2. Description of the Conventional Art 
Referring to FIG. 1, conventionally a resistance R1 and a capacitance C1 
are connected in series between the output terminal of a timer oscillator 
10 and ground, and a signal taken from a point A between the resistance R1 
and the capacitance C1 is concurrently applied to a threshold voltage Th 
input terminal of a trigger voltage Tr input terminal, and an oscillation 
operation is performed by the timer oscillator 10 in accordance with a 
time constant of the resistance R1 and the capacitance C1. 
Referring to FIG. 2, the conventional timer oscillator 10 includes a 
voltage divider 11 for dividing an externally supplied voltage Vcc into a 
certain ratio using resistances R2 through R4, a first voltage comparator 
12 for comparing the divided voltage Vr1 of the divider 11 and the 
threshold voltage Th, a second voltage comparator 13 for comparing the 
divided voltage Vr2 of the divider 11 and the trigger voltage Tr, an SR 
latch 14 for latching the output signals of the first and second voltage 
comparators 12 and 13, and an NMOS transistor NM1 when the inverted output 
signal/Q of the SR latch 14 is a high level. 
Referring to FIG. 3, the voltage comparators 12 and 13 each include PMOS 
transistors PM1 and PM2, having theirs sources connected to the external 
supply voltage Vcc through respective resistances R5 and R6 for forming a 
current mirror, an NMOS transistor NM2 having its drain connected to the 
drain of the PMOS transistor PM1, its source connected to a static current 
source 16, and its gate receiving a positive input signal, and an NMOS 
transistor NM3 having its drain connected to the drain of the PMOS 
transistor PM2 and to the gates of the PMOS transistors PM1 and PM2, and 
its gate receiving a negative input signal, and the drain of the PMOS 
transistor PM2 being connected to the input terminal of an output 
amplifier 15. 
The operation of the conventional timer oscillation circuit will now be 
explained. 
When a reset signal of a low level is inputted to the invertor IN1, the 
invertor IN1 inverts the reset signal RST of a low level to a high level 
and applies the inverted reset signal RST to an input of the NOR gate NR1. 

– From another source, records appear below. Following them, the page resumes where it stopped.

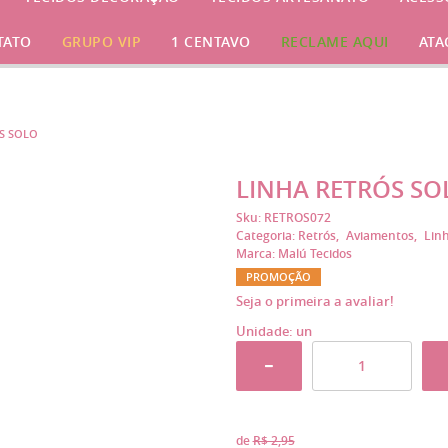
TATO
GRUPO VIP
1 CENTAVO
RECLAME AQUI
ATA
S SOLO
LINHA RETRÓS SO
Sku:
RETROS072
Categoria:
Retrós
Aviamentos
Lin
Marca:
Malú Tecidos
PROMOÇÃO
Seja o primeira a avaliar!
Unidade: un
de
R$ 2,95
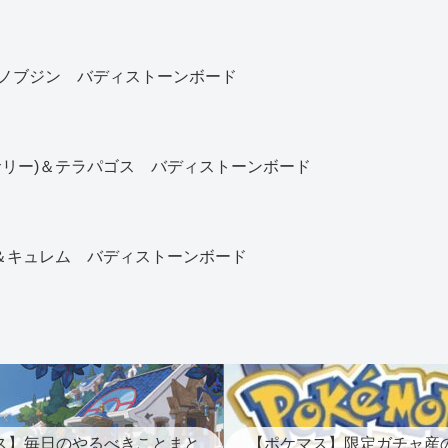
ノブジン バディストーンボード
サリー)＆テラパゴス バディストーンボード
)＆キュレム バディストーンボード
ス】毎日のやるべきことまと
【ポケマス】限定ガチャ産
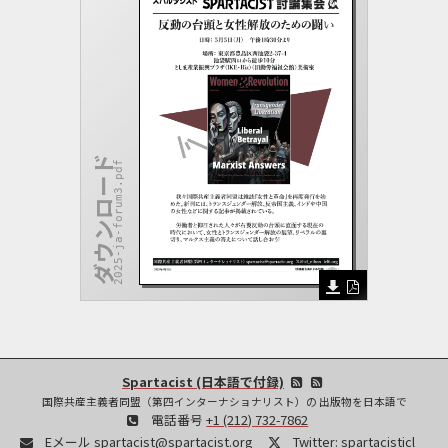
ダウンロード
2025-ja-forum3.pdf
Spartacist (日本語で付録)
国際共産主義者同盟（第四インターナショナリスト）の 出版物を日本語で
電話番号
+1 (212) 732-7862
Eメール
spartacist@spartacist.org
Twitter:
spartacisticl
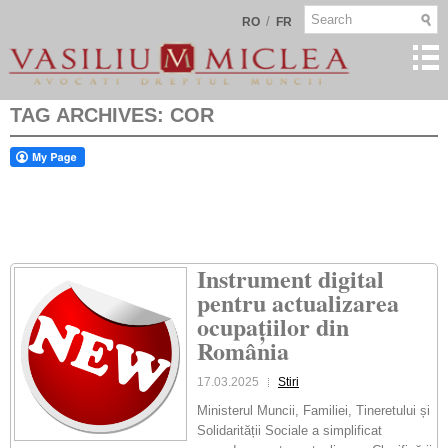
/
RO
FR
TAG ARCHIVES:
COR
Instrument digital
pentru actualizarea
ocupațiilor din
România
17.03.2025
Stiri
Ministerul Muncii, Familiei, Tineretului și
Solidarității Sociale a simplificat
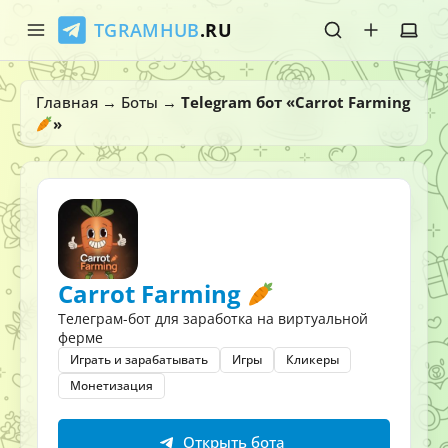
TGRAMHUB
.RU
Главная
Главная
→
Боты
→
Telegram бот «Carrot Farming
»
Стикеры
Эмодзи
Боты
О нас
Carrot Farming
Телеграм-бот для заработка на виртуальной
ферме
Играть и зарабатывать
Игры
Кликеры
Монетизация
Открыть бота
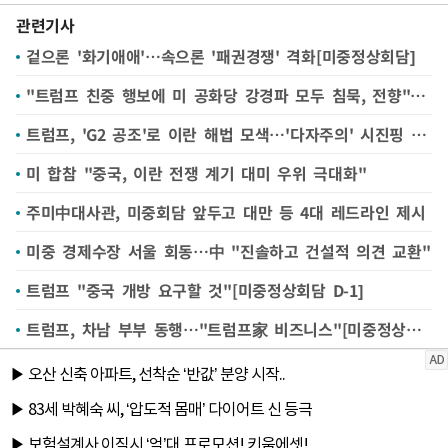
관련기사
겉으론 '화기애애'…속으론 '패권경쟁' 격화[미중정상회담]
"트럼프 친중 행보에 미 공화당 강경파 모두 침묵, 전향"[미중 정상회담]
트럼프, 'G2 공조'로 이란 해법 모색…'다자주의' 시진핑 응할까
미 합참 "중국, 이란 전쟁 계기 대미 우위 극대화"
주미中대사관, 미중회담 앞두고 대만 등 4대 레드라인 제시
미중 경제수장 서울 회동…中 "진솔하고 건설적 의견 교환"
트럼프 "중국 개방 요구할 것"[미중정상회담 D-1]
트럼프, 차남 부부 동행…"트럼프家 비즈니스"[미중정상회담]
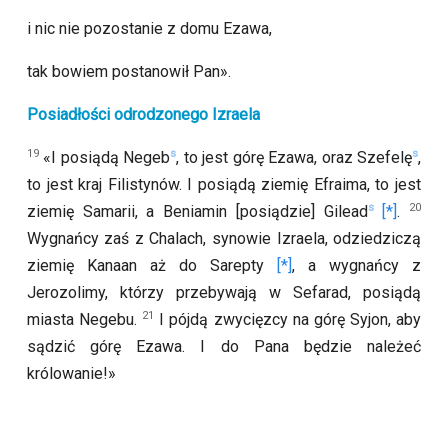
i nic nie pozostanie z domu Ezawa,
tak bowiem postanowił Pan».
Posiadłości odrodzonego Izraela
19
s
s
«I posiądą Negeb
, to jest górę Ezawa, oraz Szefelę
,
to jest kraj Filistynów. I posiądą ziemię Efraima, to jest
s
20
ziemię Samarii, a Beniamin [posiądzie] Gilead
.
Wygnańcy zaś z Chalach, synowie Izraela, odziedziczą
ziemię Kanaan aż do Sarepty
, a wygnańcy z
Jerozolimy, którzy przebywają w Sefarad, posiądą
21
miasta Negebu.
I pójdą zwycięzcy na górę Syjon, aby
sądzić górę Ezawa. I do Pana będzie należeć
królowanie!»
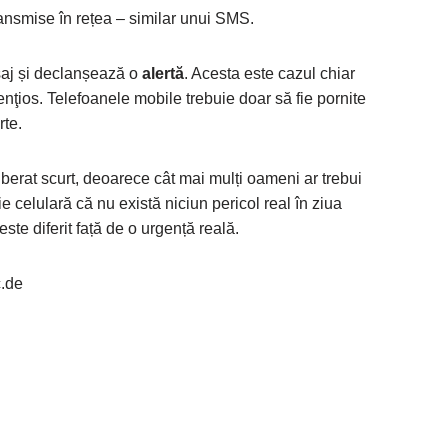
ransmise în rețea – similar unui SMS.
ișaj și declanșează o
alertă
. Acesta este cazul chiar
enţios. Telefoanele mobile trebuie doar să fie pornite
rte.
berat scurt, deoarece cât mai mulți oameni ar trebui
e celulară că nu există niciun pericol real în ziua
ste diferit față de o urgență reală.
.de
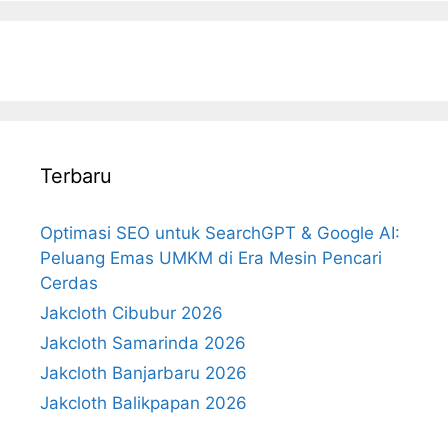
Terbaru
Optimasi SEO untuk SearchGPT & Google AI:
Peluang Emas UMKM di Era Mesin Pencari
Cerdas
Jakcloth Cibubur 2026
Jakcloth Samarinda 2026
Jakcloth Banjarbaru 2026
Jakcloth Balikpapan 2026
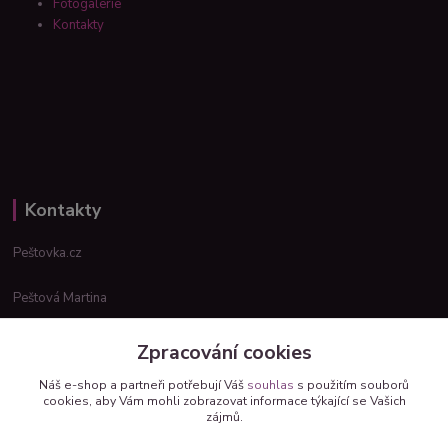
Fotogalerie
Kontakty
Kontakty
Peštovka.cz
Peštová Martina
info@pestovka.cz
Zpracování cookies
Náš e-shop a partneři potřebují Váš
souhlas
s použitím souborů
cookies, aby Vám mohli zobrazovat informace týkající se Vašich
zájmů.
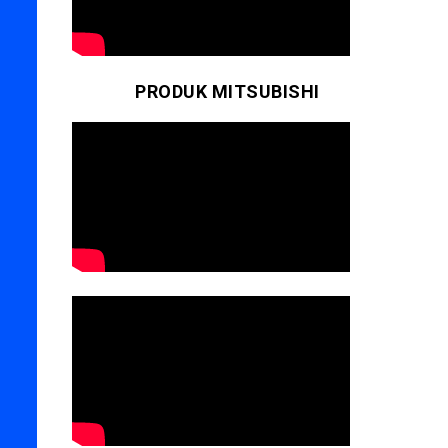
PRODUK MITSUBISHI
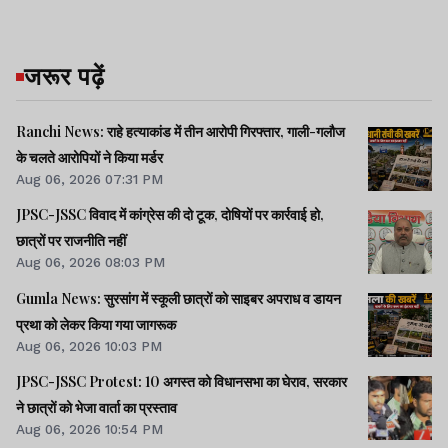
जरूर पढ़ें
Ranchi News: राहे हत्याकांड में तीन आरोपी गिरफ्तार, गाली-गलौज
के चलते आरोपियों ने किया मर्डर
Aug 06, 2026 07:31 PM
JPSC-JSSC विवाद में कांग्रेस की दो टूक, दोषियों पर कार्रवाई हो,
छात्रों पर राजनीति नहीं
Aug 06, 2026 08:03 PM
Gumla News: सुरसांग में स्कूली छात्रों को साइबर अपराध व डायन
प्रथा को लेकर किया गया जागरूक
Aug 06, 2026 10:03 PM
JPSC-JSSC Protest: 10 अगस्त को विधानसभा का घेराव, सरकार
ने छात्रों को भेजा वार्ता का प्रस्ताव
Aug 06, 2026 10:54 PM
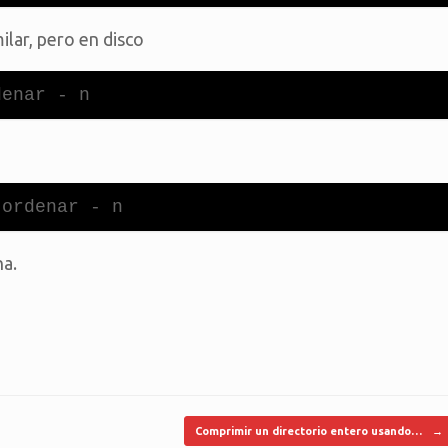
lar, pero en disco
denar - n
 ordenar - n
na.
Comprimir un directorio entero usando…
→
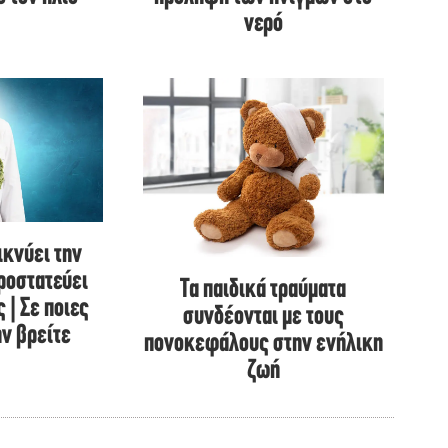
νερό
ικνύει την
προστατεύει
Τα παιδικά τραύματα
 | Σε ποιες
συνδέονται με τους
ην βρείτε
πονοκεφάλους στην ενήλικη
ζωή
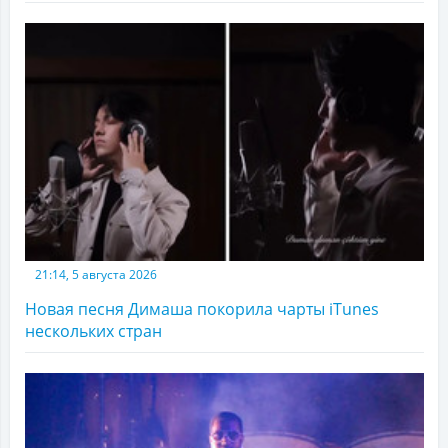
21:14, 5 августа 2026
Новая песня Димаша покорила чарты iTunes
нескольких стран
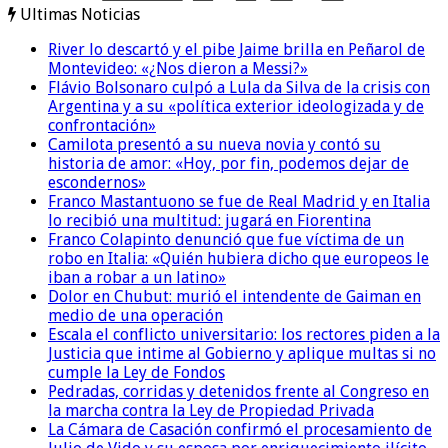
Ultimas Noticias
River lo descartó y el pibe Jaime brilla en Peñarol de
Montevideo: «¿Nos dieron a Messi?»
Flávio Bolsonaro culpó a Lula da Silva de la crisis con
Argentina y a su «política exterior ideologizada y de
confrontación»
Camilota presentó a su nueva novia y contó su
historia de amor: «Hoy, por fin, podemos dejar de
escondernos»
Franco Mastantuono se fue de Real Madrid y en Italia
lo recibió una multitud: jugará en Fiorentina
Franco Colapinto denunció que fue víctima de un
robo en Italia: «Quién hubiera dicho que europeos le
iban a robar a un latino»
Dolor en Chubut: murió el intendente de Gaiman en
medio de una operación
Escala el conflicto universitario: los rectores piden a la
Justicia que intime al Gobierno y aplique multas si no
cumple la Ley de Fondos
Pedradas, corridas y detenidos frente al Congreso en
la marcha contra la Ley de Propiedad Privada
La Cámara de Casación confirmó el procesamiento de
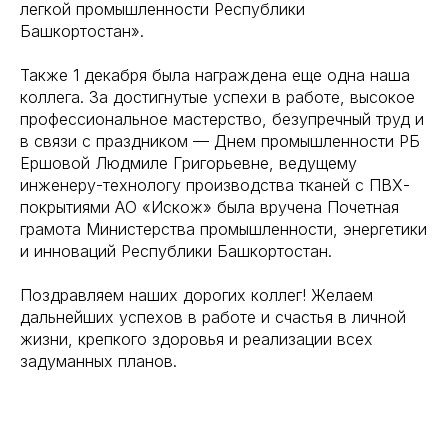
легкой промышленности Республики
Башкортостан».
Также 1 декабря была награждена еще одна наша
коллега. За достигнутые успехи в работе, высокое
профессиональное мастерство, безупречный труд и
в связи с праздником — Днем промышленности РБ
Ершовой Людмиле Григорьевне, ведущему
инженеру-технологу производства тканей с ПВХ-
покрытиями АО «Искож» была вручена Почетная
грамота Министерства промышленности, энергетики
и инноваций Республики Башкортостан.
Поздравляем наших дорогих коллег! Желаем
дальнейших успехов в работе и счастья в личной
жизни, крепкого здоровья и реализации всех
задуманных планов.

Therefore, the NOR gate NR1 outputs a signal of a low signal irrespective 
of the state of its other input signals. The output signal of the NOR gate 
NR1 of a low level is inverted by the invertors IN2 and IN3. The output 
signal Q of the timer oscillator 10 becomes low level. The threshold 
voltage Th and the trigger voltage Tr outputted at the point A between the 
resistance R1 and the capacitance C1 become a low level, respectively. The 
voltages Vr1 and Vr2 obtained by dividing the external supply voltage Vcc 
in a certain ratio by the divider 11 are inputted to the inverting input 
terminal (-) of the voltage comparator 12 and the non-inverting input 
terminal (+) of the voltage comparator, respectively. In addition, the 
threshold voltage Th and the trigger voltage Tr of a low level are 
respectively inputted to the other input terminals of the comparators 12 
and 13. Therefore, the voltage comparators 12 and 13 output a low level 
signal and a high level signal, respectively. In addition, the NOR gate 
NR2, to which the output signal S of the voltage comparator 13 of a high 
level is applied, outputs a low level signal. The output signal of the NOR 
gate NR2 of a low level and the output signal R of the voltage comparator 
12 of a low level are applied to the NOR gate NR1, respectively. At this 
time, a reset signal RST of a high level is applied to the invertor IN1, 
and the invertor I1 inverts the high level of the signal to a low level, 
and the NOR gate NR1 outputs a high level signal. Since the output signal 
of the NOR gate NR1 of a high level is outputted through the invertors IN2 
and IN3 in order, and since the output signal Q of the timer oscillator 10 
of a high level is charged into the capacitance C1 through the resistance 
R1, the voltage level at the point A increases. 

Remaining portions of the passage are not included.